Artikel

Saling Silang Bahasa di Nusa Ambon

admin| 3 Januari 2022

Sejak abad ke-15, Nusa Ambon menjadi panggung kosmopolit di mana banyak bangsa berkumpul, berinteraksi, dan berdagang. Knaap (1991) menyebut Kota Ambon sebagai kota migran tempat banyak orang datang untuk mencari peruntungan. Jika jalur rempah dapat dipahami sebagai jalur budaya (ICOMOS, 2018) maka perkembangan kebudayaan di Nusa Ambon tidak dapat dilepaskan dari posisi strategisnya dalam jalur pelayaran dan perdagangan rempah-rempah. Berbagai bangsa berinteraksi sekaligus bertukar budaya di Ambon. Walaupun di satu sisi terdapat ancaman ketidakcocokan dengan budaya setempat, tetapi pada sisi lainnya justru memperkaya kebudayaan Ambon. Kepusparagaman budaya itu dapat dipahami dengan komprehensif jika dilihat dari unsur-unsur kebudayaan yang universal (Kroeber & Kluckhohn, 1952). Dan, salah satu unsur tersebut adalah bahasa.
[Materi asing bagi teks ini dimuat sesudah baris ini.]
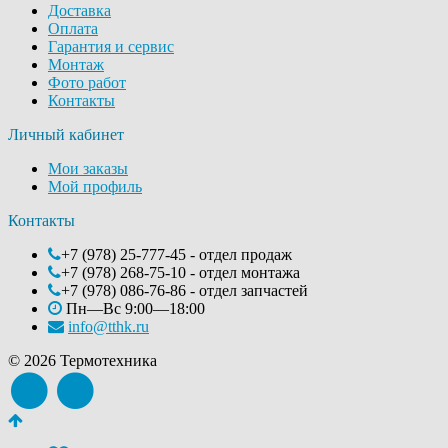
Доставка
Оплата
Гарантия и сервис
Монтаж
Фото работ
Контакты
Личный кабинет
Мои заказы
Мой профиль
Контакты
+7 (978) 25-777-45 - отдел продаж
+7 (978) 268-75-10 - отдел монтажа
+7 (978) 086-76-86 - отдел запчастей
Пн—Вс 9:00—18:00
info@tthk.ru
© 2026 Термотехника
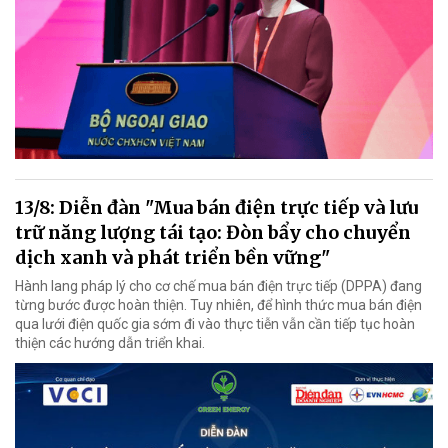
13/8: Diễn đàn "Mua bán điện trực tiếp và lưu
trữ năng lượng tái tạo: Đòn bẩy cho chuyển
dịch xanh và phát triển bền vững"
Hành lang pháp lý cho cơ chế mua bán điện trực tiếp (DPPA) đang
từng bước được hoàn thiện. Tuy nhiên, để hình thức mua bán điện
qua lưới điện quốc gia sớm đi vào thực tiễn vẫn cần tiếp tục hoàn
thiện các hướng dẫn triển khai.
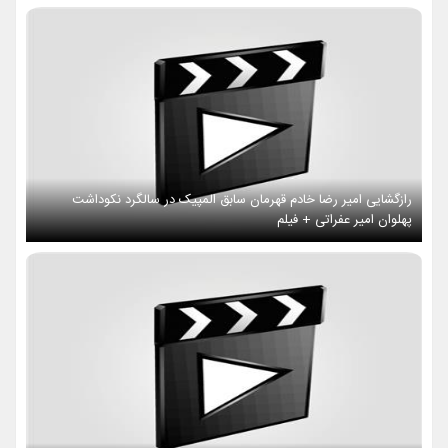
رازگشایی امیر رضا خادم قهرمان سابق المپیک در سالگرد نکوداشت
پهلوان امیر عفراتی + فیلم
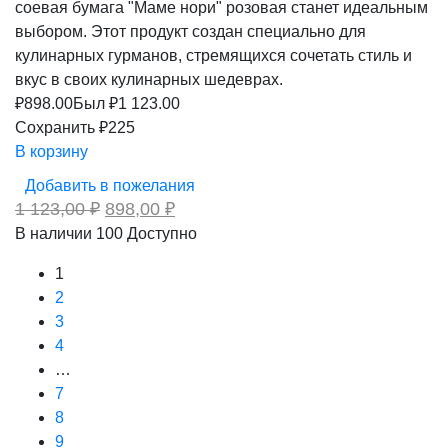
соевая бумага "Маме нори" розовая станет идеальным
выбором. Этот продукт создан специально для
кулинарных гурманов, стремящихся сочетать стиль и
вкус в своих кулинарных шедеврах.
₽
898.00
Был ₽
1 123.00
Сохранить ₽225
В корзину
Добавить в пожелания
Первоначальная
Текущая
1 123,00
₽
898,00
₽
цена
цена:
В наличии
100
Доступно
составляла
898,00 ₽.
1
1
123,00 ₽.
2
3
4
…
7
8
9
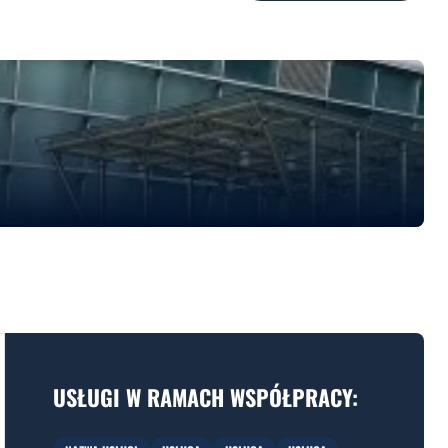
USŁUGI W RAMACH WSPÓŁPRACY:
Sebagai hasil dari proses historis, Bahasa Ambon memiliki karakter yang berbeda dengan Bahasa Melayu di daerah lainnya seperti Bahasa Melayu Manado atau Bahasa Melayu Ternate. Selain berakulturasi dengan bahasa daerah, Bahasa Melayu Ambon juga menyerap kosakata asing dari Bahasa Portugis dan Belanda. Tidak salah jika kemudian Collins (1975) menyebut Bahasa Ambon tiada ubahnya sebagai bahasa kreol yang terbentuk dan dipengaruhi oleh berbagai bahasa.

Sejarah Bahasa Melayu Ambon telah banyak dikaji. Collins (2005) dan Muhammad (2018) mengetengahkan bagaimana Bahasa Melayu menjadi Bahasa Nusantara termasuk bagi masyarakat Ambon. Abdurachman (2008), Da Franca (2000), dan De Castro (2019) melihat banyaknya kosakata Portugis yang diserap oleh Bahasa Ambon. Jika Russel Jones (2017), Kustiyanti (2014), dan Sri (2016) berhasil mengidentifikasi kata serapan Belanda dalam Bahasa Melayu dan Bahasa Indonesia, maka Van Minde (2002) berhasil mengidentifikasikan 321 kosakata Belanda dalam Bahasa Ambon.

Sayangnya kajian mereka bersifat parsial dan belum melihat proses pembentukan Bahasa Ambon secara menyeluruh. Tulisan ini akan menarasikan bagaimana persilangan bahasa di Nusa Ambon secara historis. 

Dengan memanfaatkan penelitian kepustakaan, literatur primer tersedia untuk dibaca dan dirajut kembali dalam suatu narasi sejarah. Pada kurun niaga, abad ke-15 hingga ke-17, kota-kota maritim di Asia Tenggara saling terhubung satu sama lainnya. Setelah kejatuhan Sriwijaya, pusat niaga digantikan secara bergantian oleh Pasai, Malaka, Johor, Patani, Aceh, dan Brunei. Dalam jaringan perdagangan itu, Bahasa Melayu menjadi bahasa niaga utama di seluruh Asia Tenggara. Hal itu juga berimbas pada sosok dan peran orang Melayu. Orang Melayu seringkali diasosiasikan dengan kelas pedagang kosmopolit di Asia Tenggara.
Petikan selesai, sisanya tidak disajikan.